In 1989, she started Emergency Response Specialists, Inc. The company was designed to respond to emergencies involving hazardous materials to ameliorate the danger these materials present.

Most of Ms. Moore's experience in emergency response to hazardous wastes was with regard to surface materials. Prior to 2010, she had no experience with deep water sampling. In 2010, however, she was hired to participate in the collection of samples from the plume of the Deep Water Horizon oil well blowout in the Gulf of Mexico. A metal cylinder was used to take samples at a depth of 5200 feet. The device used operated as intended and took volume samples and held the pressure at depth without a problem. Ms. Moore's job included doing some analysis onboard ship with regard to methane concentration in the plume.

In 2011, with regard to this project she designed a smaller volume, higher pressure sampling device with a safety release. However, for various reasons, these samplers were not used.

Moore was later hired to perform water testing in a brine pool at the Leviathan-2 (Lev-2) site in the Mediterranean Sea. It was her intent to use the cylinders she designed for this testing. Although she had no previous experience with a brine pool, Ms. Moore testified that she studied them by reading about them and looking at videos of deep water brine pools taken by organizations such as the Woods Hole Oceanographic Institution.

According to Ms. Moore, a brine pool is a pool that forms in relation to an underwater salt formation which, because of its density and lack of currents, stays in a pool underneath the water. She testified that a brine pool can be artificially created by underwater drilling.
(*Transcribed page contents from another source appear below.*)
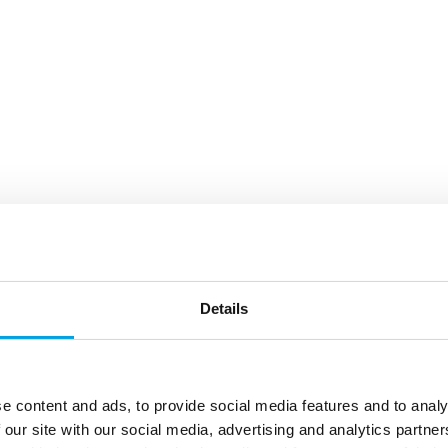
Details
e content and ads, to provide social media features and to analy
 our site with our social media, advertising and analytics partn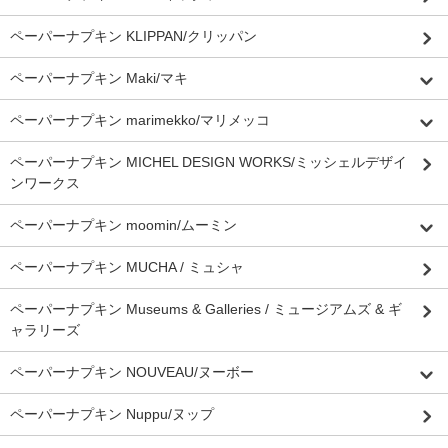
ペーパーナプキン KLIPPAN/クリッパン
ペーパーナプキン Maki/マキ
ペーパーナプキン marimekko/マリメッコ
ペーパーナプキン MICHEL DESIGN WORKS/ミッシェルデザイ
ンワークス
ペーパーナプキン moomin/ムーミン
ペーパーナプキン MUCHA / ミュシャ
ペーパーナプキン Museums & Galleries / ミュージアムズ & ギ
ャラリーズ
ペーパーナプキン NOUVEAU/ヌーボー
ペーパーナプキン Nuppu/ヌップ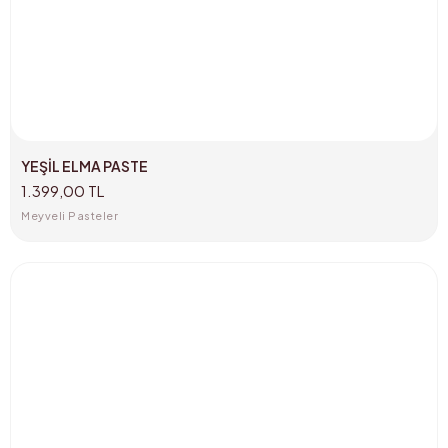
YEŞİL ELMA PASTE
1.399,00 TL
Meyveli Pasteler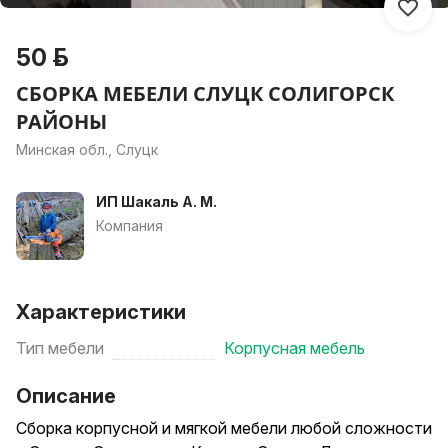
50 р.
СБОРКА МЕБЕЛИ СЛУЦК СОЛИГОРСК
РАЙОНЫ
Минская обл., Слуцк
ИП Шакаль А. М.
Компания
Характеристики
Тип мебели
Корпусная мебель
Описание
Сборка корпусной и мягкой мебели любой сложности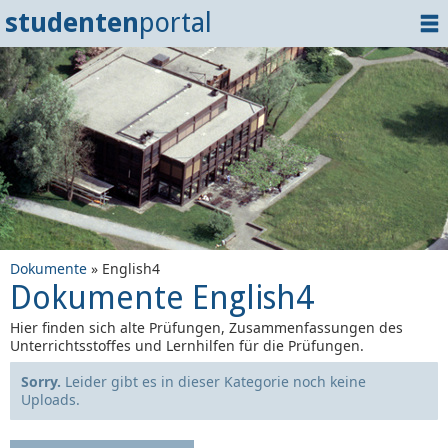
studenten
portal
Home
Dokumente
Events
?
Tipps
Login
Dokumente
» English4
Dokumente English4
Hier finden sich alte Prüfungen, Zusammenfassungen des
Unterrichtsstoffes und Lernhilfen für die Prüfungen.
Sorry.
Leider gibt es in dieser Kategorie noch keine
Uploads.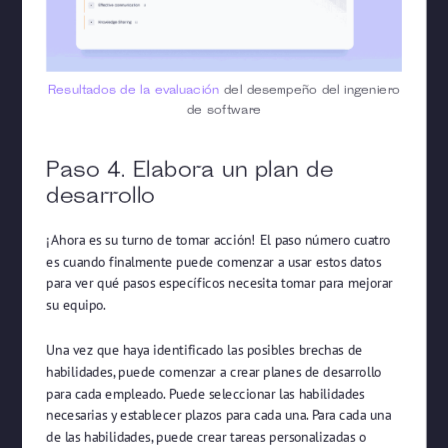
Resultados de la evaluación
del desempeño del ingeniero
de software
Paso 4. Elabora un plan de
desarrollo
¡Ahora es su turno de tomar acción! El paso número cuatro
es cuando finalmente puede comenzar a usar estos datos
para ver qué pasos específicos necesita tomar para mejorar
su equipo.
Una vez que haya identificado las posibles brechas de
habilidades, puede comenzar a crear planes de desarrollo
para cada empleado. Puede seleccionar las habilidades
necesarias y establecer plazos para cada una. Para cada una
de las habilidades, puede crear tareas personalizadas o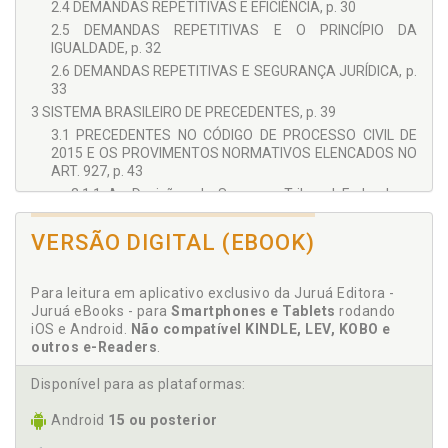
2.4 DEMANDAS REPETITIVAS E EFICIÊNCIA, p. 30
2.5 DEMANDAS REPETITIVAS E O PRINCÍPIO DA
IGUALDADE, p. 32
2.6 DEMANDAS REPETITIVAS E SEGURANÇA JURÍDICA, p.
33
3 SISTEMA BRASILEIRO DE PRECEDENTES, p. 39
3.1 PRECEDENTES NO CÓDIGO DE PROCESSO CIVIL DE
2015 E OS PROVIMENTOS NORMATIVOS ELENCADOS NO
ART. 927, p. 43
3.1.1 As Decisões do Supremo Tribunal Federal em
Controle Concentrado de Constitucionalidade, p. 46
3.1.1.1 Ação direta de inconstitucionalidade, p. 47
VERSÃO DIGITAL (EBOOK)
3.1.1.2 Ação declaratória de constitucionalidade, p.
48
Para leitura em aplicativo exclusivo da Juruá Editora -
3.1.1.3 Arguição de descumprimento de preceito
Juruá eBooks - para
Smartphones e Tablets
rodando
fundamental, p. 48
iOS e Android.
Não compatível KINDLE, LEV, KOBO e
3.1.1.4 Ação direta de inconstitucionalidade por
outros e-Readers
.
omissão, p. 49
3.1.2 Os Enunciados de Súmula Vinculante, p. 49
Disponível para as plataformas:
3.1.3 Acórdãos em Incidente de Assunção de
Android
15 ou posterior
Competência, p. 50
3.1.4 Enunciados das Súmulas do Supremo Tribunal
Ms. Moore testified that her company was hired to take deep water samples from a depth of approximately 5100 feet in the east Mediterranean Sea by CSA. She stated that she was advised that she was expected to determine whether and what type of methane might be present at a capped oil well at that location. She testified that she was told that she would take samples from a brine pool located just above the well cap.

Ms. Moore further testified that, when she got to the Lev-2 site, she observed that the pool over the well cap appeared to be more viscous in nature than brine pools that she had seen. Furthermore, it appeared to contain a substance of very fine, light solid material not consistent with sediment that stayed suspended in the viscous solution. She also observed a sample taken from the ocean floor in the area she was supposed to take samples and she noted that it had an acrid, chemical odor.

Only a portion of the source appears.